• Exercise inputs

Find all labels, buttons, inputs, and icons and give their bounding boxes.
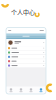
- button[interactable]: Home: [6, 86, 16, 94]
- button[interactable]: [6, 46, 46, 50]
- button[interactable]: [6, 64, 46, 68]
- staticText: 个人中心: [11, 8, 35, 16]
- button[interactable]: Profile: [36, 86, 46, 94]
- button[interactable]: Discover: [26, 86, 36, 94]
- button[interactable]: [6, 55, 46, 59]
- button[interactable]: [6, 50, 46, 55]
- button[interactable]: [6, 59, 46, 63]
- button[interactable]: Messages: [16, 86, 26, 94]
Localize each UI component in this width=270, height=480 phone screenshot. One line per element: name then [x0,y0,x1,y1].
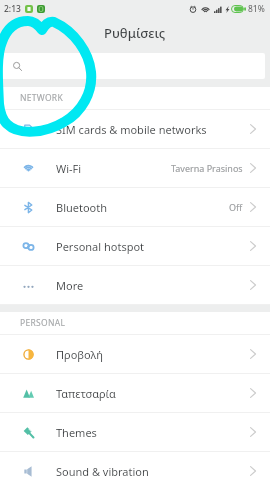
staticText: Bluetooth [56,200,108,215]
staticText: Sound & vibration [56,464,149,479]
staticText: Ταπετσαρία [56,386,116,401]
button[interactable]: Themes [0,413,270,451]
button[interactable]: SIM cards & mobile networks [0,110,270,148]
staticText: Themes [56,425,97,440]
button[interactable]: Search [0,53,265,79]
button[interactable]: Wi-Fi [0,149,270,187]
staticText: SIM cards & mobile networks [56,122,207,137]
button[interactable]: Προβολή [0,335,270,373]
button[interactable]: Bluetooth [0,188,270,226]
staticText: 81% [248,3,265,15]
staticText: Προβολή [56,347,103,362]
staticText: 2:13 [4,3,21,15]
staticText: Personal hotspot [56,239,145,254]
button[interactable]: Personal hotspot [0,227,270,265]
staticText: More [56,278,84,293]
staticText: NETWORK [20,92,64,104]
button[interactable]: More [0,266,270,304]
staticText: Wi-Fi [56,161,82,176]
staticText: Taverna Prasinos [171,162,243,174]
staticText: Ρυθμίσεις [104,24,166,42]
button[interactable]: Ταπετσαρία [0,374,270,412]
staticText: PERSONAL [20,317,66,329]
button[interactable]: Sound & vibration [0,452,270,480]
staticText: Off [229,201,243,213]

• Task objective
The records above are to be transcribed word for word. Skip the images.

• Solved exercise
Find all labels, buttons, inputs, and icons and give their bounding boxes.
- button[interactable]: Home: [6, 86, 16, 94]
- button[interactable]: [6, 46, 46, 50]
- button[interactable]: [6, 64, 46, 68]
- staticText: 个人中心: [11, 8, 35, 16]
- button[interactable]: Profile: [36, 86, 46, 94]
- button[interactable]: Discover: [26, 86, 36, 94]
- button[interactable]: [6, 55, 46, 59]
- button[interactable]: [6, 50, 46, 55]
- button[interactable]: [6, 59, 46, 63]
- button[interactable]: Messages: [16, 86, 26, 94]
Localize each UI component in this width=270, height=480 phone screenshot. One line per element: name then [x0,y0,x1,y1].
staticText: Bluetooth [56,200,108,215]
staticText: Sound & vibration [56,464,149,479]
staticText: Ταπετσαρία [56,386,116,401]
button[interactable]: Themes [0,413,270,451]
button[interactable]: SIM cards & mobile networks [0,110,270,148]
staticText: Themes [56,425,97,440]
button[interactable]: Search [0,53,265,79]
button[interactable]: Wi-Fi [0,149,270,187]
staticText: SIM cards & mobile networks [56,122,207,137]
button[interactable]: Προβολή [0,335,270,373]
button[interactable]: Bluetooth [0,188,270,226]
staticText: 81% [248,3,265,15]
staticText: Προβολή [56,347,103,362]
staticText: 2:13 [4,3,21,15]
staticText: Personal hotspot [56,239,145,254]
button[interactable]: Personal hotspot [0,227,270,265]
staticText: More [56,278,84,293]
staticText: NETWORK [20,92,64,104]
button[interactable]: More [0,266,270,304]
staticText: Wi-Fi [56,161,82,176]
staticText: Taverna Prasinos [171,162,243,174]
staticText: Ρυθμίσεις [104,24,166,42]
button[interactable]: Ταπετσαρία [0,374,270,412]
staticText: PERSONAL [20,317,66,329]
button[interactable]: Sound & vibration [0,452,270,480]
staticText: Off [229,201,243,213]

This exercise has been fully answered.